Find "вчера в 12:31" below and begin at its line; stop after the line with "Sosyal devlet ilkesi". Output those lines exactly, without pictures.

=-=-=-=-=

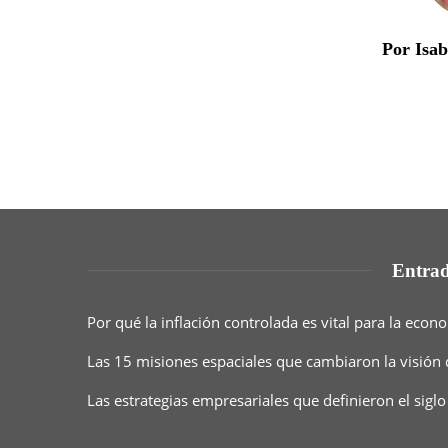
Por Isa
Entrad
Por qué la inflación controlada es vital para la eco
Las 15 misiones espaciales que cambiaron la visión
Las estrategias empresariales que definieron el siglo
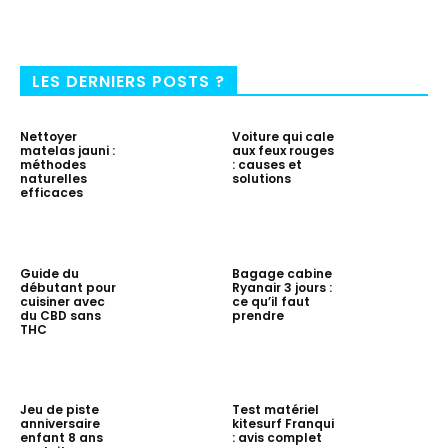
LES DERNIERS POSTS ?
Nettoyer
Voiture qui cale
matelas jauni :
aux feux rouges
méthodes
: causes et
naturelles
solutions
efficaces
Guide du
Bagage cabine
débutant pour
Ryanair 3 jours :
cuisiner avec
ce qu’il faut
du CBD sans
prendre
THC
Jeu de piste
Test matériel
anniversaire
kitesurf Franqui
enfant 8 ans
: avis complet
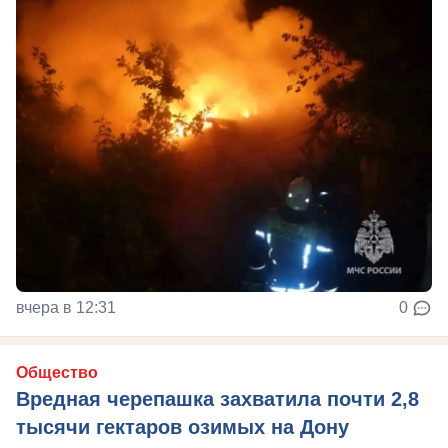
вчера в 12:31
0
Общество
Вредная черепашка захватила почти 2,8
тысячи гектаров озимых на Дону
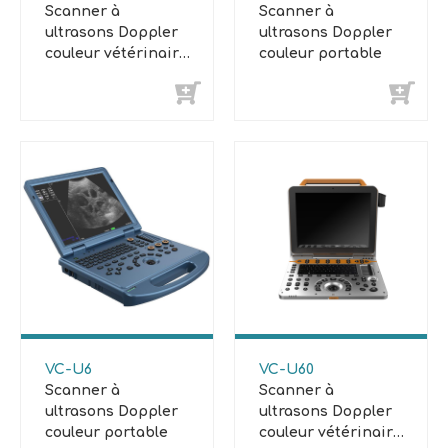
Scanner à
Scanner à
ultrasons Doppler
ultrasons Doppler
couleur vétérinaire
couleur portable
à chariot
VC-U6
VC-U60
Scanner à
Scanner à
ultrasons Doppler
ultrasons Doppler
couleur portable
couleur vétérinaire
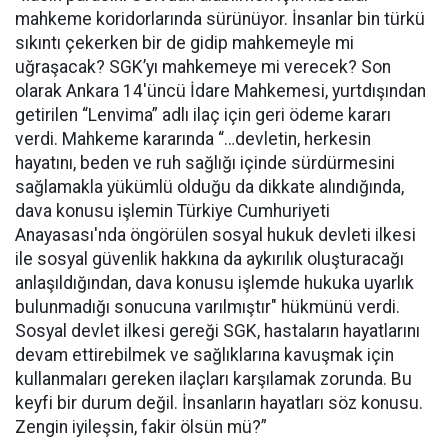
mahkeme koridorlarında sürünüyor. İnsanlar bin türkü
sıkıntı çekerken bir de gidip mahkemeyle mi
uğraşacak? SGK’yı mahkemeye mi verecek? Son
olarak Ankara 14'üncü İdare Mahkemesi, yurtdışından
getirilen “Lenvima” adlı ilaç için geri ödeme kararı
verdi. Mahkeme kararında “…devletin, herkesin
hayatını, beden ve ruh sağlığı içinde sürdürmesini
sağlamakla yükümlü olduğu da dikkate alındığında,
dava konusu işlemin Türkiye Cumhuriyeti
Anayasası'nda öngörülen sosyal hukuk devleti ilkesi
ile sosyal güvenlik hakkına da aykırılık oluşturacağı
anlaşıldığından, dava konusu işlemde hukuka uyarlık
bulunmadığı sonucuna varılmıştır" hükmünü verdi.
Sosyal devlet ilkesi gereği SGK, hastaların hayatlarını
devam ettirebilmek ve sağlıklarına kavuşmak için
kullanmaları gereken ilaçları karşılamak zorunda. Bu
keyfi bir durum değil. İnsanların hayatları söz konusu.
Zengin iyileşsin, fakir ölsün mü?”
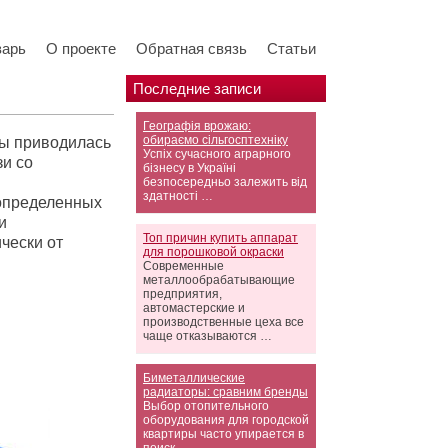
варь
О проекте
Обратная связь
Статьи
Последние записи
Географія врожаю:
обираємо сільгосптехніку
ры приводилась
Успіх сучасного аграрного
зи со
бізнесу в Україні
безпосередньо залежить від
здатності …
 определенных
и
Топ причин купить аппарат
чески от
для порошковой окраски
Современные
металлообрабатывающие
предприятия,
автомастерские и
производственные цеха все
чаще отказываются …
Биметаллические
радиаторы: сравним бренды
Выбор отопительного
оборудования для городской
квартиры часто упирается в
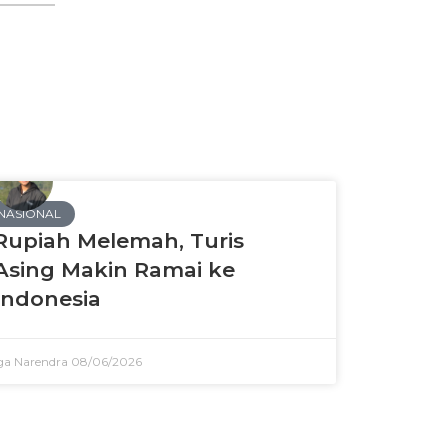
NASIONAL
Rupiah Melemah, Turis
Asing Makin Ramai ke
Indonesia
ga Narendra
08/06/2026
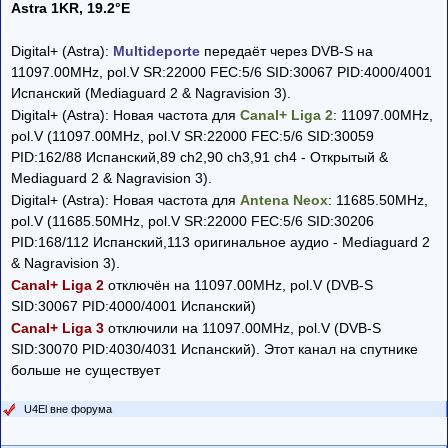
Astra 1KR, 19.2°E
Digital+ (Astra):
Multideporte
передаёт через DVB-S на
11097.00MHz, pol.V SR:22000 FEC:5/6 SID:30067 PID:4000/4001
Испанский (Mediaguard 2 & Nagravision 3).
Digital+ (Astra): Новая частота для
Canal+ Liga 2
: 11097.00MHz,
pol.V (11097.00MHz, pol.V SR:22000 FEC:5/6 SID:30059
PID:162/88 Испанский,89 ch2,90 ch3,91 ch4 - Открытый &
Mediaguard 2 & Nagravision 3).
Digital+ (Astra): Новая частота для
Antena Neox
: 11685.50MHz,
pol.V (11685.50MHz, pol.V SR:22000 FEC:5/6 SID:30206
PID:168/112 Испанский,113 оригинальное аудио - Mediaguard 2
& Nagravision 3).
Canal+ Liga 2
отключён на 11097.00MHz, pol.V (DVB-S
SID:30067 PID:4000/4001 Испанский)
Canal+ Liga 3
отключили на 11097.00MHz, pol.V (DVB-S
SID:30070 PID:4030/4031 Испанский). Этот канал на спутнике
больше не существует
U4El вне форума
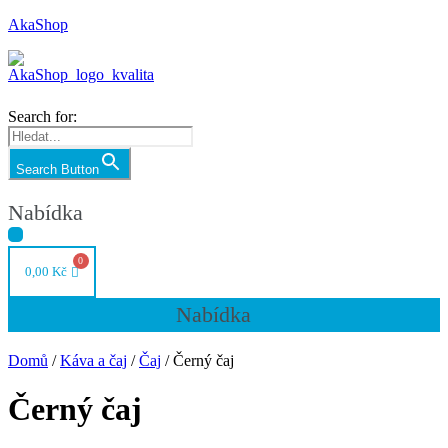
AkaShop
Search for:
Search Button
Nabídka
0,00
Kč
Nabídka
Domů
/
Káva a čaj
/
Čaj
/ Černý čaj
Černý čaj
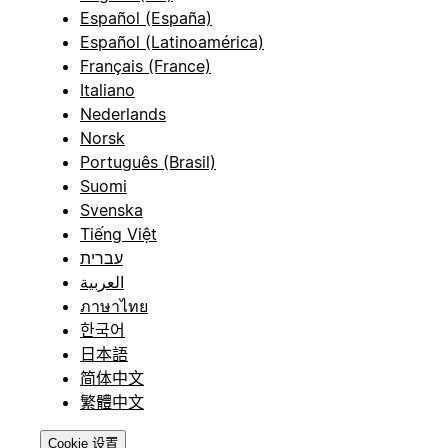
Español (España)
Español (Latinoamérica)
Français (France)
Italiano
Nederlands
Norsk
Português (Brasil)
Suomi
Svenska
Tiếng Việt
עברית
العربية
ภาษาไทย
한국어
日本語
简体中文
繁體中文
Cookie 设置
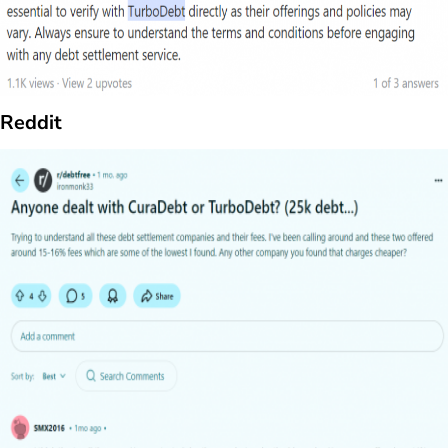
Reddit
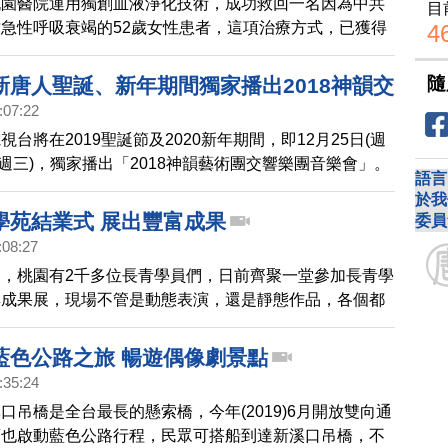
桃園醫院運用獨創血液淨化技術，成功救回一名因為中共
目
急性呼吸衰竭的52歲女性患者，這項治療方式，已獲得
4
式接受，成為全球首例，也是台灣之光。
隨
新唐人聖誕、新年期間獨家播出2018神韻交
:07:22
台將在2019聖誕節及2020新年期間，即12月25日(週
日(週三)，獨家播出「2018神韻藝術團交響樂團音樂會」。
語言
於我
學苑結業式 展出豐富成果
委員
:08:27
，桃園有2千多位長青學員們，日前齊聚一堂參加長青學
與成果展，現場不管是動態表演，還是靜態作品，各個都
到老、學到老」的長者風範。帶您一起去看看。
藍色公路之旅 暢遊偶像劇景點
:35:24
口吊橋是全台最長的懸索橋，今年(2019)6月開放雙向通
庫也啟動藍色公路行程，民眾可搭船到達新溪口吊橋，不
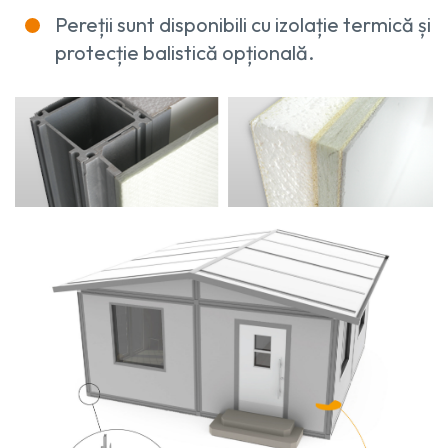
Pereții sunt disponibili cu izolație termică și
protecție balistică opțională.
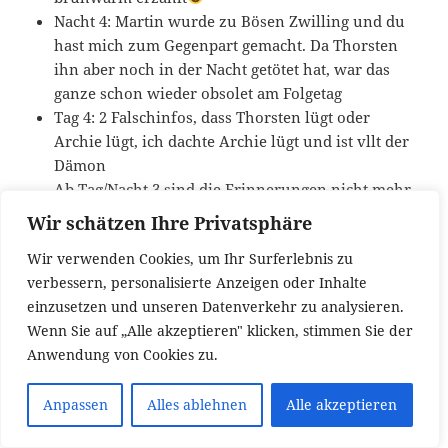
Nacht 4: Martin wurde zu Bösen Zwilling und du
hast mich zum Gegenpart gemacht. Da Thorsten
ihn aber noch in der Nacht getötet hat, war das
ganze schon wieder obsolet am Folgetag
Tag 4: 2 Falschinfos, dass Thorsten lügt oder
Archie lügt, ich dachte Archie lügt und ist vllt der
Dämon
Ab Tag/Nacht 3 sind die Erinnerungen nicht mehr
ganz so sicher, aber lassen sich dann vermutlich
Wir schätzen Ihre Privatsphäre
durch die anderen korrigieren bzw. ergänzen
Wir verwenden Cookies, um Ihr Surferlebnis zu
verbessern, personalisierte Anzeigen oder Inhalte
Cerenovus / Vortox
einzusetzen und unseren Datenverkehr zu analysieren.
Wenn Sie auf „Alle akzeptieren" klicken, stimmen Sie der
Anwendung von Cookies zu.
Das Böse, an der Spitze Van Vortox die I., hat
glamourös den Sieg nach Hause getragen.
Anpassen
Alles ablehnen
Alle akzeptieren
Die Bürger konnte sich lange dem Zugriff der
Dämonen und des ausgefuchsten Grubenweibes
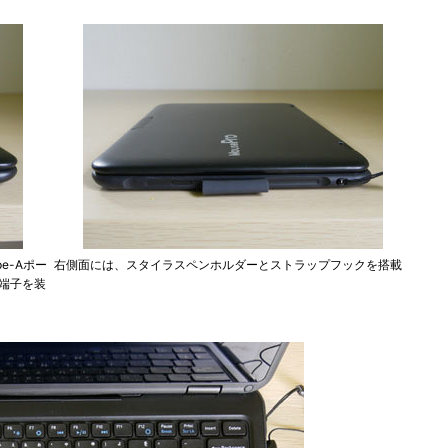
pe-Aポー
右側面には、スタイラスペンホルダーとストラップフックを搭載
ン端子を装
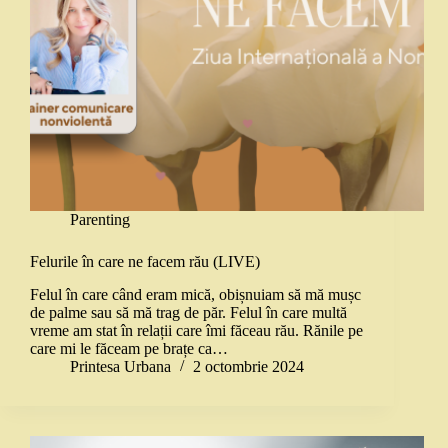
Parenting
Felurile în care ne facem rău (LIVE)
Felul în care când eram mică, obișnuiam să mă mușc
de palme sau să mă trag de păr. Felul în care multă
vreme am stat în relații care îmi făceau rău. Rănile pe
care mi le făceam pe brațe ca…
Printesa Urbana
2 octombrie 2024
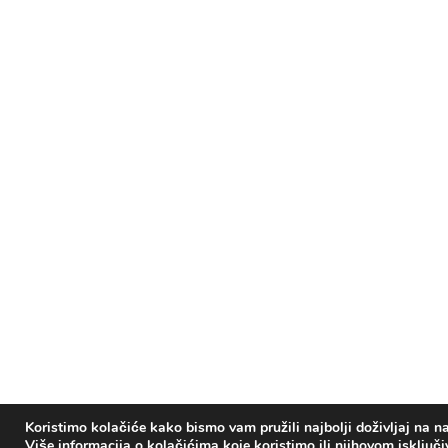
Koristimo kolačiće kako bismo vam pružili najbolji doživljaj na na
Više informacija o kolačićima koje koristimo ili njihovom isključ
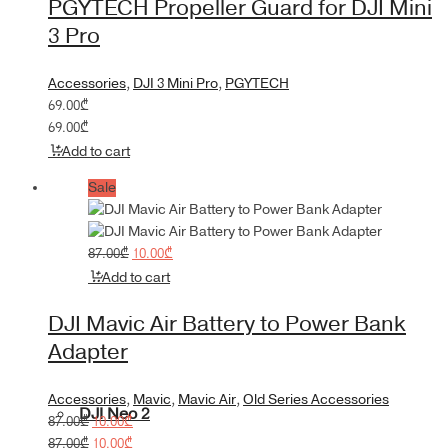
PGYTECH Propeller Guard for DJI Mini
3 Pro
Accessories
,
DJI 3 Mini Pro
,
PGYTECH
69.00
₾
69.00
₾
Add to cart
Sale
Original
Current
87.00
₾
10.00
₾
price
price
Add to cart
was:
is:
87.00₾.
10.00₾.
DJI Mavic Air Battery to Power Bank
Adapter
Accessories
,
Mavic
,
Mavic Air
,
Old Series Accessories
DJI Neo 2
Original
Current
87.00
₾
10.00
₾
price
Original
price
Current
87.00
₾
10.00
₾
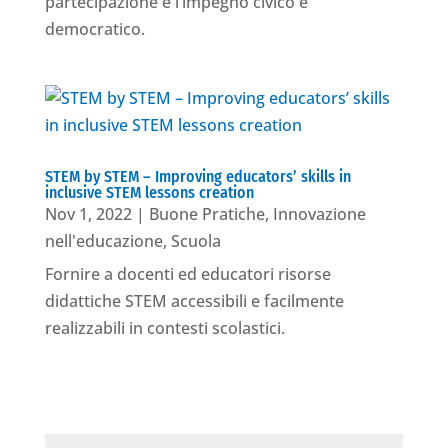
partecipazione e l’impegno civico e
democratico.
STEM by STEM – Improving educators’ skills in
inclusive STEM lessons creation
Nov 1, 2022
|
Buone Pratiche
,
Innovazione
nell'educazione
,
Scuola
Fornire a docenti ed educatori risorse
didattiche STEM accessibili e facilmente
realizzabili in contesti scolastici.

=-=-=-=-=

Your response =
вчера в 12:31
0
Общество
Вредная черепашка захватила почти 2,8
тысячи гектаров озимых на Дону
Scanner à
Scanner à
ultrasons Doppler
ultrasons Doppler
couleur vétérinaire
couleur portable
à chariot
VC-U6
VC-U60
Scanner à
Scanner à
ultrasons Doppler
ultrasons Doppler
couleur portable
couleur vétérinaire
mahkeme koridorlarında sürünüyor. İnsanlar bin türkü
sıkıntı çekerken bir de gidip mahkemeyle mi
uğraşacak? SGK’yı mahkemeye mi verecek? Son
olarak Ankara 14'üncü İdare Mahkemesi, yurtdışından
getirilen “Lenvima” adlı ilaç için geri ödeme kararı
verdi. Mahkeme kararında “…devletin, herkesin
hayatını, beden ve ruh sağlığı içinde sürdürmesini
sağlamakla yükümlü olduğu da dikkate alındığında,
dava konusu işlemin Türkiye Cumhuriyeti
Anayasası'nda öngörülen sosyal hukuk devleti ilkesi
ile sosyal güvenlik hakkına da aykırılık oluşturacağı
anlaşıldığından, dava konusu işlemde hukuka uyarlık
bulunmadığı sonucuna varılmıştır" hükmünü verdi.
Sosyal devlet ilkesi gereği SGK, hastaların hayatlarını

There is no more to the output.